If you are American or Jewish, there is literally no excuse for not reading Philip Roth.
I read the Zuckerman Bound trilogy. He's good: great dialogue, passionate prose.
>>7977154
there is no excuse for not reading Philip Roth overall
>>7977154
Roth is certainly a much better writer than /lit/ favs like Pynchon, McCarthy and Wallace, but he's still a minor writer in the grand scheme of things.
what are his best books. I always see so many at the book store I thought he was some popular fiction writer.
>Norway and territories, former and present
Snorri Sturluson.
>>7977223
The ghost writer, Sabbath's theater, and American Pastoral are his best works.
>>7977201
>Better than Pynchon
No.
>Better than McCarthy
Yes.
>Minor writer
No.
>>7977248
this is a correct post
I've recently read Portnoy's Complaint and though I found it funny (at times) it got quite repetitive and dull. What is his best work lit?
read goodbye columbus, human stain, and plot against america, preferred them in that order. first was the best novel we'd read in middle school and below. his prose is great in everything, in human stain he ratcheted up lyrically a bunch of times, more than in the other two. he's a very nj author and that's a chunk of his appeal (to me), all three of those books are mostly nj.
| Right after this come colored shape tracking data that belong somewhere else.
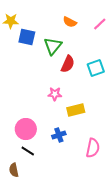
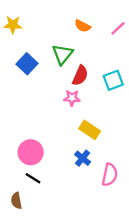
blue square: (27, 37) -> (27, 64), moved, turned 30
pink star: (55, 94) -> (72, 98), moved
yellow rectangle: (76, 110) -> (90, 130), turned 48
blue cross: (59, 135) -> (83, 158), moved, turned -32

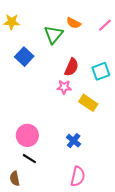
green triangle: (62, 54) -> (54, 35), moved
yellow rectangle: (90, 130) -> (88, 103), moved
pink semicircle: (110, 175) -> (78, 176), moved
once read a roth ss (about a town of growingly-reform jews, in ny maybe?) that seemed better than the novels, but i dont think he has a ton of short work
I always figured him for one of those authors you read in school, or that older mainstream 'literary' types read, like people who don't spend all there time on /lit/ commenting on shit they haven't read, but people who actually know good lit when they see't. Shit.